Delia bounced Jack on her hip. “You want to see Mommy’s paintings? Come on. Uncle Roger and I will show you our favorites.”

She put Jack down and held his hand as they walked toward the “Transition” display. Only a few steps, then Jack was reaching arms up to Roger, wanting to be carried again.

“We made him,” I said to Jimmy.

“Yeah, we did,” Jim said. “He’s a little miracle.”

I nodded, my heart crashing against my chest. “Our life has been filled with miracles.”

“It has.” Jimmy tried to hand me the champagne. “To you, baby. They love it, don’t they?”

“They do. But I don’t want the booze.” I sucked in a breath. “Or, moreover, I can’t have it.”

“Why not?” he asked and then stared, his eyes widening.

I nodded, tears springing to my eyes that I could finally say the words. “I’m pregnant.”

He still didn’t move. “What?”

I bit back a laugh at his dumbfounded expression. “I’m going to have another baby.”

Jimmy’s brows came together, the struggle of having Jack passing behind his eyes. The glass in his hand shook, and I took it and set it down before he dropped it.

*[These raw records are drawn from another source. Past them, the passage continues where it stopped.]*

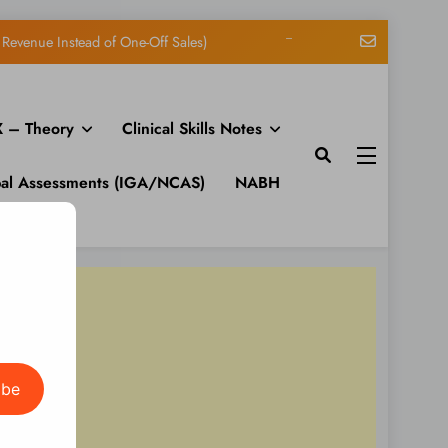
Matt: Toni on Verge
n Channels FM: Signal – Issue 19
 – Theory
Clinical Skills Notes
S Feeds on One Page in WordPress
Revenue Instead of One-Off Sales)
bal Assessments (IGA/NCAS)
NABH
Matt: Toni on Verge
n Channels FM: Signal – Issue 19
S Feeds on One Page in WordPress
Revenue Instead of One-Off Sales)
ibe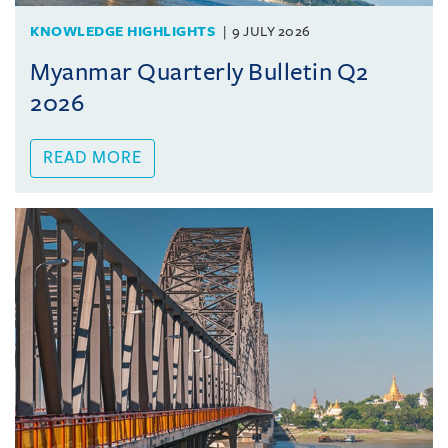
KNOWLEDGE HIGHLIGHTS
9 JULY 2026
Myanmar Quarterly Bulletin Q2
2026
READ MORE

“How…?” He swallowed. “How did that happen?”

“Well, when a man and a woman love each other very much, the man—you, in this case—puts his enormous penis inside the woman—”

Jimmy shook his head, caught halfway between laughter and shock. “Wait, wait, wait. Stop. Go back. Say it again.”

“I’m pregnant, honey.”

“But how? And you can skip the X-rated biology lesson.”

“I don’t know how,” I said. “They said it was next to impossible.”

“Next to impossible.”

“That probably wasn’t the official medical diagnosis, but yes… Not impossible.”

He stared. “I just… I can’t believe it.”

“Me neither. Although, now that I think about it… Remember that afternoon you came home from work? Jack was napping, and you stormed into the house with hardly a word and took me right then and there against the kitchen counter?” Pleasant shivers danced all over me. “God, just thinking about it…”

“I remember…” Jim said. “One of my better afternoons.”

“The best, it turns out.”

Jimmy’s brows furrowed, and he held my gaze intently, no more jokes. “You’re really pregnant?”

“Eight weeks. Are you happy?”

“I’m somewhere beyond happy. But…”

“I know. I’m scared too. But I have a feeling, down deep, she’s going to be okay.”

“She?”

“I think so,” I said. “I think I’m having your baby girl.”

Jim stared a moment longer, then pulled me to him, holding me with his strong arms. An embrace that never failed to tell me I was protected, safe, and loved. So much love.

“God, Thea,” he whispered against my hair.

I pulled away and held his strong jaw in my hand. “You gave my life back to me. Everything I have is because of you.”

“I can say the same, Thea. You gave me my life back when I’d stopped living it.”